Tiziana Life Sciences Reports Positive Phase 2a Clinical Data Exhibiting Positive Clinical Activity with Milciclib Monotherapy in Advanced Sorafenib-refractory or -intolerant Patients with Unresectable or Metastatic Hepatocellular Carcinoma
New York/London, 4 September 2019 – Tiziana Life Sciences plc (NASDAQ: TLSA / AIM: TILS), a biotechnology company focusing on the discovery and development of innovative therapeutics for inflammation and oncology indications, today announced additional positive Phase 2a clinical data exhibiting impressive clinical activity of Milciclib monotherapy in patients with advanced Sorafenib-resistant or -intolerant patients with unresectable or metastatic hepatocellular carcinoma (HCC).
This Phase 2a multi-center, single-arm, repeated-dose (100 mg once daily; 4 days on/3 days off for 4 weeks; defining each cycle) and 6-month duration study was conducted to evaluate the safety, tolerability and anti-tumor activity of Milciclib in Sorafenib-resistant patients with unresectable or metastatic advanced HCC. The trial enrolled 31 patients in Italy, Greece and Israel, of which 28 patients were evaluable. While the primary endpoint of this study was overall safety, secondary endpoints were also evaluated.
As previously announced on 22 July 2019, the clinical data from the Phase 2a trial indicated that Milciclib was well tolerated with manageable toxicities and no recorded drug related deaths, thereby meeting the trial’s primary endpoint. The Company now announces all the major highlights of the clinical data from the trial, which also indicate positive clinical activity relating to the secondary endpoints including progression-free survival (“PFS”) and time to progression (“TTP”).
MAJOR HIGHLIGHTS OF THE CLINICAL DATA
As per the study protocol, data collection was limited to 6-months. Thus, clinical data were not collected from patients under compassionate use treatment. The clinical activity assessment in evaluable patients was based on the investigators’ review using the modified Response Evaluation Criteria in Solid Tumors (mRECIST).

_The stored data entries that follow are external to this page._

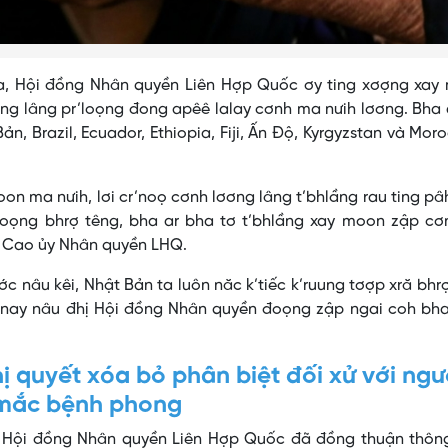
eva, Hội đồng Nhân quyền Liên Hợp Quốc ơy ting xơợng xay
ong lâng pr’loọng đong apêê lalay cơnh ma nưih lơơng. Bha 
ản, Brazil, Ecuador, Ethiopia, Fiji, Ấn Độ, Kyrgyzstan và Mor
n ma nưih, lơi cr’noọ cơnh lơơng lâng t’bhlầng rau ting pâ
oọng bhrợ têng, bha ar bha tơ t’bhlầng xay moon zập cơ
g Cao ủy Nhân quyền LHQ.
 nâu kêi, Nhật Bản ta luôn năc k’tiếc k’ruung tơợp xră bhr
a nay nâu đhị Hội đồng Nhân quyền đoọng zập ngai coh bha
quyết xóa bỏ phân biệt đối xử với ngư
mắc bệnh phong
a, Hội đồng Nhân quyền Liên Hợp Quốc đã đồng thuận thôn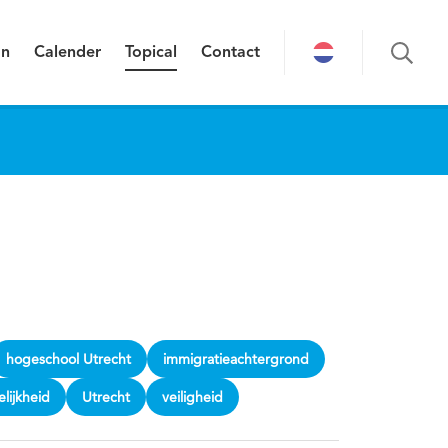
on
Calender
Topical
Contact
hogeschool Utrecht
immigratieachtergrond
lijkheid
Utrecht
veiligheid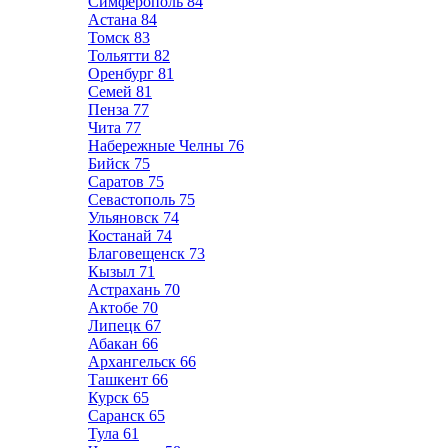
Симферополь
84
Астана
84
Томск
83
Тольятти
82
Оренбург
81
Семей
81
Пенза
77
Чита
77
Набережные Челны
76
Бийск
75
Саратов
75
Севастополь
75
Ульяновск
74
Костанай
74
Благовещенск
73
Кызыл
71
Астрахань
70
Актобе
70
Липецк
67
Абакан
66
Архангельск
66
Ташкент
66
Курск
65
Саранск
65
Тула
61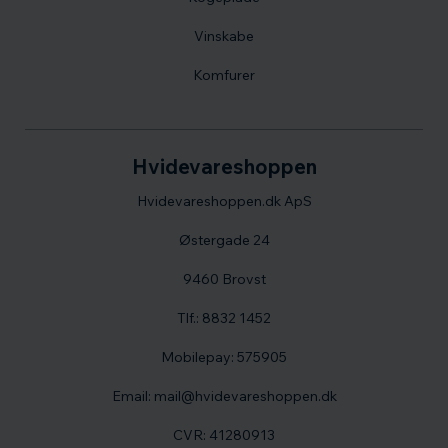
Vinskabe
Komfurer
Hvidevareshoppen
Hvidevareshoppen.dk ApS
Østergade 24
9460 Brovst
Tlf.: 8832 1452
Mobilepay: 575905
Email: mail@hvidevareshoppen.dk
CVR: 41280913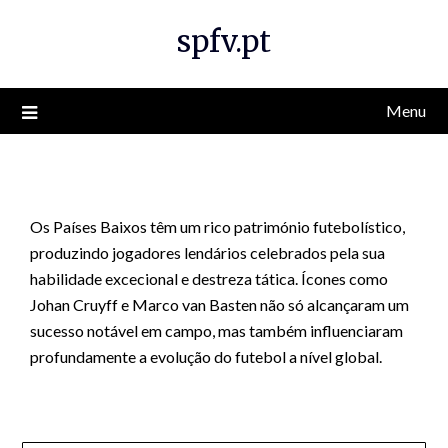
Skip
spfv.pt
to
content
Menu
Os Países Baixos têm um rico património futebolístico,
produzindo jogadores lendários celebrados pela sua
habilidade excecional e destreza tática. Ícones como
Johan Cruyff e Marco van Basten não só alcançaram um
sucesso notável em campo, mas também influenciaram
profundamente a evolução do futebol a nível global.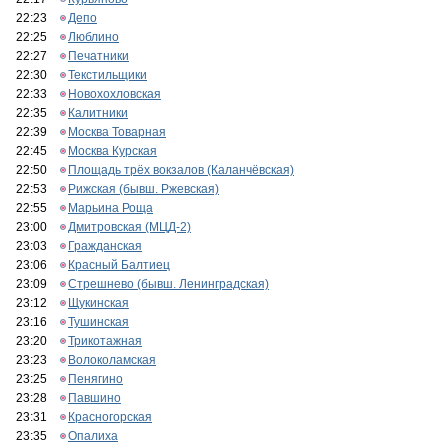
22:23
Депо
22:25
Люблино
22:27
Печатники
22:30
Текстильщики
22:33
Новохохловская
22:35
Калитники
22:39
Москва Товарная
22:45
Москва Курская
22:50
Площадь трёх вокзалов (Каланчёвская)
22:53
Рижская (бывш. Ржевская)
22:55
Марьина Роща
23:00
Дмитровская (МЦД-2)
23:03
Гражданская
23:06
Красный Балтиец
23:09
Стрешнево (бывш. Ленинградская)
23:12
Щукинская
23:16
Тушинская
23:20
Трикотажная
23:23
Волоколамская
23:25
Пенягино
23:28
Павшино
23:31
Красногорская
23:35
Опалиха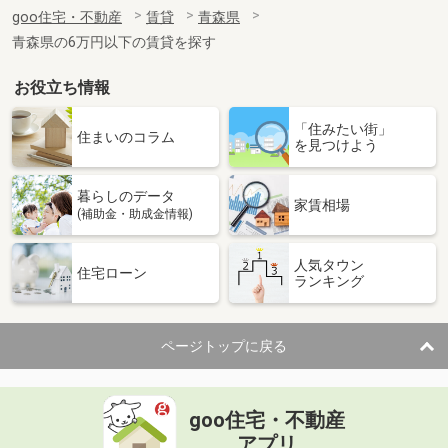
住 所
青森県八戸市小中野３丁目
goo住宅・不動産
賃貸
青森県
専有面積
60.19m²
青森県の6万円以下の賃貸を探す
間取り
2LDK
お役立ち情報
青森県青森市西大野１丁目
「住みたい街」
価 格
7万円
住まいのコラム
を見つけよう
住 所
青森県青森市西大野１丁目
専有面積
43.12m²
暮らしのデータ
間取り
1LDK
家賃相場
(補助金・助成金情報)
青森県八戸市南白山台１
人気タウン
住宅ローン
ランキング
価 格
5.40万円
住 所
青森県八戸市南白山台１
専有面積
65.07m²
ページトップに戻る
間取り
3DK
青森県八戸市下長３
goo住宅・不動産
価 格
4.80万円
アプリ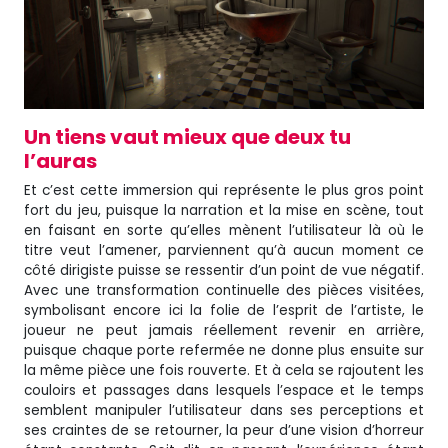
Un tiens vaut mieux que deux tu
l’auras
Et c’est cette immersion qui représente le plus gros point
fort du jeu, puisque la narration et la mise en scène, tout
en faisant en sorte qu’elles mènent l’utilisateur là où le
titre veut l’amener, parviennent qu’à aucun moment ce
côté dirigiste puisse se ressentir d’un point de vue négatif.
Avec une transformation continuelle des pièces visitées,
symbolisant encore ici la folie de l’esprit de l’artiste, le
joueur ne peut jamais réellement revenir en arrière,
puisque chaque porte refermée ne donne plus ensuite sur
la même pièce une fois rouverte. Et à cela se rajoutent les
couloirs et passages dans lesquels l’espace et le temps
semblent manipuler l’utilisateur dans ses perceptions et
ses craintes de se retourner, la peur d’une vision d’horreur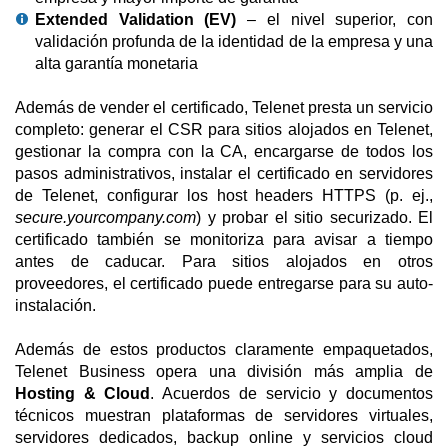
Extended Validation (EV)
– el nivel superior, con
validación profunda de la identidad de la empresa y una
alta garantía monetaria
Además de vender el certificado, Telenet presta un servicio
completo: generar el CSR para sitios alojados en Telenet,
gestionar la compra con la CA, encargarse de todos los
pasos administrativos, instalar el certificado en servidores
de Telenet, configurar los host headers HTTPS (p. ej.,
secure.yourcompany.com
) y probar el sitio securizado. El
certificado también se monitoriza para avisar a tiempo
antes de caducar. Para sitios alojados en otros
proveedores, el certificado puede entregarse para su auto-
instalación.
Además de estos productos claramente empaquetados,
Telenet Business opera una división más amplia de
Hosting & Cloud
. Acuerdos de servicio y documentos
técnicos muestran plataformas de servidores virtuales,
servidores dedicados, backup online y servicios cloud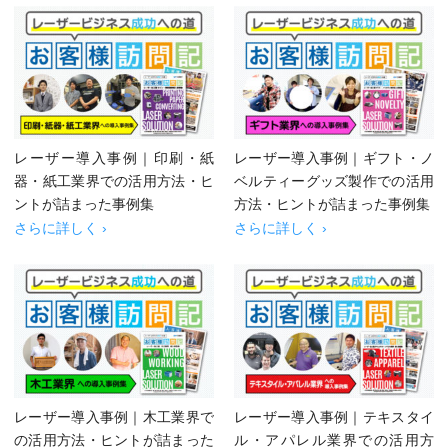
レーザー導入事例｜印刷・紙
レーザー導入事例｜ギフト・ノ
器・紙工業界での活用方法・ヒ
ベルティーグッズ製作での活用
ントが詰まった事例集
方法・ヒントが詰まった事例集
さらに詳しく ›
さらに詳しく ›
レーザー導入事例｜木工業界で
レーザー導入事例｜テキスタイ
の活用方法・ヒントが詰まった
ル・アパレル業界での活用方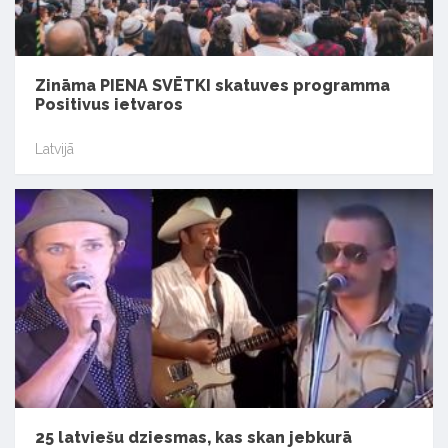
Zināma PIENA SVĒTKI skatuves programma
Positivus ietvaros
Latvijā
25 latviešu dziesmas, kas skan jebkurā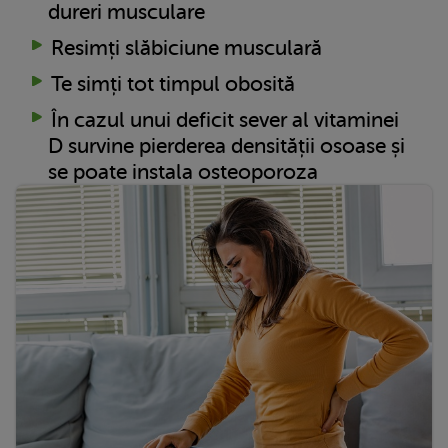
dureri musculare
Resimți slăbiciune musculară
Te simți tot timpul obosită
În cazul unui deficit sever al vitaminei
D survine pierderea densității osoase și
se poate instala osteoporoza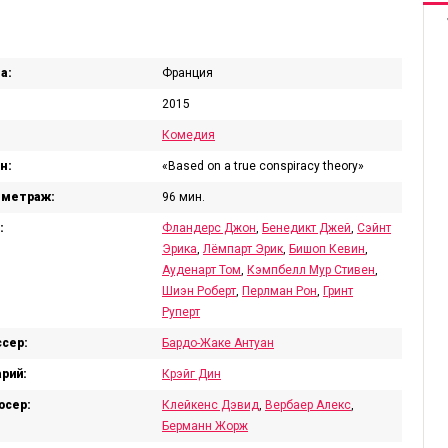
а:
Франция
2015
Комедия
н:
«Based on a true conspiracy theory»
ометраж:
96 мин.
:
Фландерс Джон
,
Бенедикт Джей
,
Сэйнт
Эрика
,
Лёмпарт Эрик
,
Бишоп Кевин
,
Ауденарт Том
,
Кэмпбелл Мур Стивен
,
Шиэн Роберт
,
Перлман Рон
,
Гринт
Руперт
сер:
Бардо-Жаке Антуан
рий:
Крэйг Дин
юсер:
Клейкенс Дэвид
,
Вербаер Алекс
,
Берманн Жорж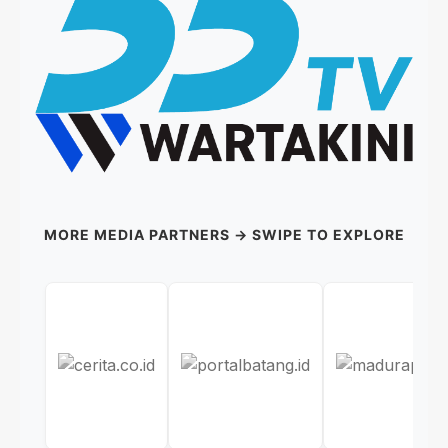
MORE MEDIA PARTNERS → SWIPE TO EXPLORE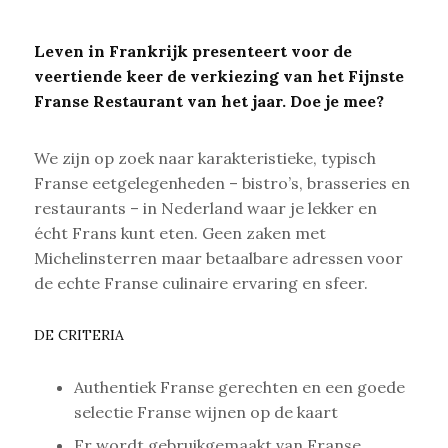
Leven in Frankrijk presenteert voor de
veertiende keer de verkiezing van het Fijnste
Franse Restaurant van het jaar. Doe je mee?
We zijn op zoek naar karakteristieke, typisch
Franse eetgelegenheden – bistro’s, brasseries en
restaurants – in Nederland waar je lekker en
écht Frans kunt eten. Geen zaken met
Michelinsterren maar betaalbare adressen voor
de echte Franse culinaire ervaring en sfeer.
DE CRITERIA
Authentiek Franse gerechten en een goede
selectie Franse wijnen op de kaart
Er wordt gebruikgemaakt van Franse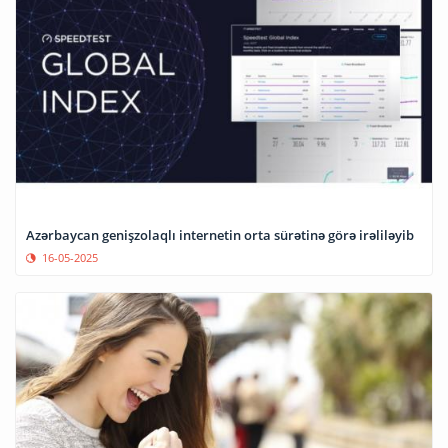
Azərbaycan genişzolaqlı internetin orta sürətinə görə irəliləyib
16-05-2025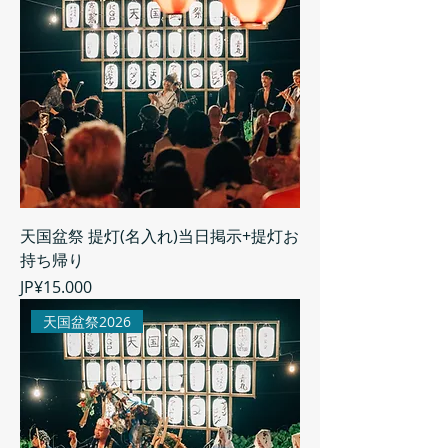
天国盆祭 提灯(名入れ)当日掲示+提灯お
持ち帰り
Harga
JP¥15.000
天国盆祭2026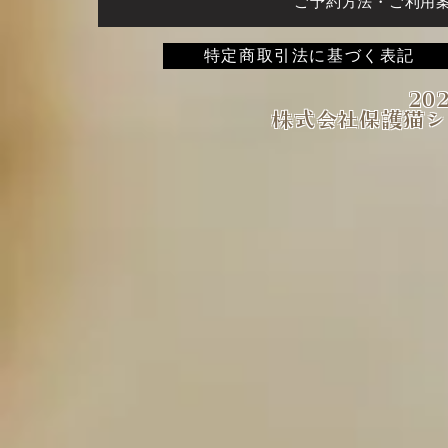
ご予約方法・ご利用
特定商取引法に基づく表記
202
株式会社保護猫シ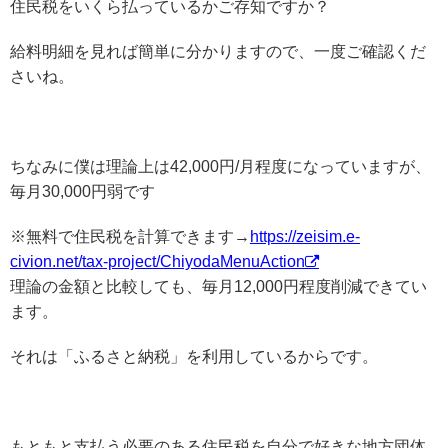
住民税をいくら払っているかご存知ですか？
給料明細を見れば簡単に分かりますので、一度ご確認くだ
さいね。
ちなみに僕は理論上は42,000円/月程度になっていますが、
毎月30,000円弱です
※無料で住民税を計算できます→
https://zeisim.e-
civion.net/tax-project/ChiyodaMenuAction
理論の金額と比較しても、毎月12,000円程度削減できてい
ます。
それは「ふるさと納税」を利用しているからです。
もともと支払う必要のある住民税を自分で好きな地方団体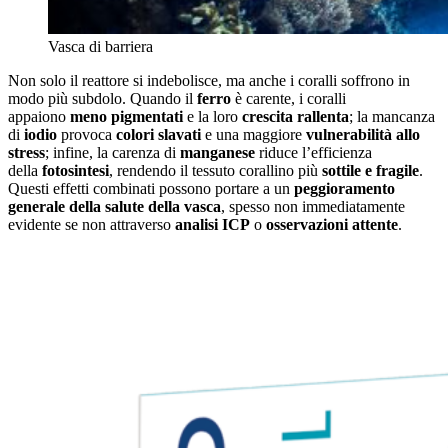
Vasca di barriera
Non solo il reattore si indebolisce, ma anche i coralli soffrono in
modo più subdolo. Quando il
ferro
è carente, i coralli
appaiono
meno pigmentati
e la loro
crescita rallenta
; la mancanza
di
iodio
provoca
colori slavati
e una maggiore
vulnerabilità allo
stress
; infine, la carenza di
manganese
riduce l’efficienza
della
fotosintesi
, rendendo il tessuto corallino più
sottile e fragile
.
Questi effetti combinati possono portare a un
peggioramento
generale della salute della vasca
, spesso non immediatamente
evidente se non attraverso
analisi ICP
o
osservazioni attente
.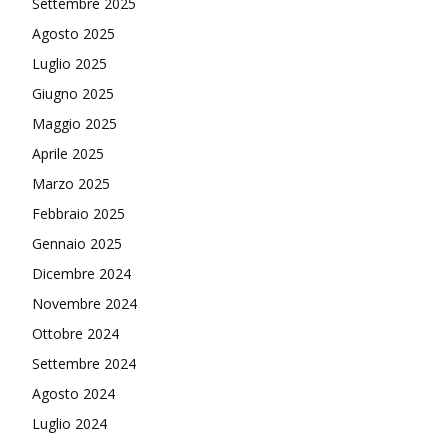
Settembre 2025
Agosto 2025
Luglio 2025
Giugno 2025
Maggio 2025
Aprile 2025
Marzo 2025
Febbraio 2025
Gennaio 2025
Dicembre 2024
Novembre 2024
Ottobre 2024
Settembre 2024
Agosto 2024
Luglio 2024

· 14 out of 28 (50%) evaluable patients completed 6-month duration of the trial.
· 9 out of 14 patients (64.2%) were approved by their respective ethical committees to continue the treatment.
· 5 of the 9 patients on compassionate use had received Milciclib for a total of 9, 9, 11, 13 and 16 months.
· As of 1 September 2019, the remaining 4 patients continuing the treatment are in their 10th, 11th, 11th and 12th months.
· Both median TTP and PFS were 5.9 months (95% Confidence Interval (“CI”) 1.5-6.7 months) out of the 6-months duration of the trial.
· 17 of 28 (60.7%) evaluable patients showed ‘Stable Disease’ (SD; met at least once in an 8-week interval).
· One patient (3.6%) showed ‘Partial Response’ (PR).
· 18 of 28 (64.3%) evaluable patients showed ‘Clinical Benefit Rate’ defined as CBR=CR+PR+SD (with CR representing Complete Remission).
Sorafenib® (Bayer) was approved, based on the clinical data from the pivotal Phase 3 (SHARP) clinical trial1, as the first line therapy for naive HCC patients. The clinical data from that study showed median TTP of 5.5 months (95% CI 4.1-6.9 months), CBR of 43% and 71% SD by RECIST criteria1. Conversely, the clinical data from a phase 2 trial with Sorafenib in patients with advanced HCC, showed SD (33.6%), TTP of 4.2 months and median OS of 9.2 months2.
Regorafenib was approved, based on the clinical data from the pivotal Phase 3 (RESORCE) clinical trial3, as the second line therapy for sorafenib-resistant HCC patients. In this study, Regorafenib showed median PFS of 3.1 months (95% CI 2.8-4.2 months), median TTP of 3.2 months (95% CI 2.9-4.2 months) and disease control rate (DCR, similar to CBR) of 65% by mRECIST. On the other hand, the clinical data from a Phase 2 study in patients with intermediate and advanced HCC, Regorafenib showed median TTP of 4.3 months (95% CI 2.9-13.1 months), SD (69%) and PR was 3%4.
“The current therapies for HCC are often associated with severe toxicities, resulting in poor patient compliance. Hence, there is an immediate need for efficacious therapies that will not compromise patients’ quality of life. We believe that the overall safety profile of Milciclib is an important competitive advantage over existing therapies currently used for treating HCC” said Gabriele Cerrone, Chairman and founder of Tiziana Life Sciences.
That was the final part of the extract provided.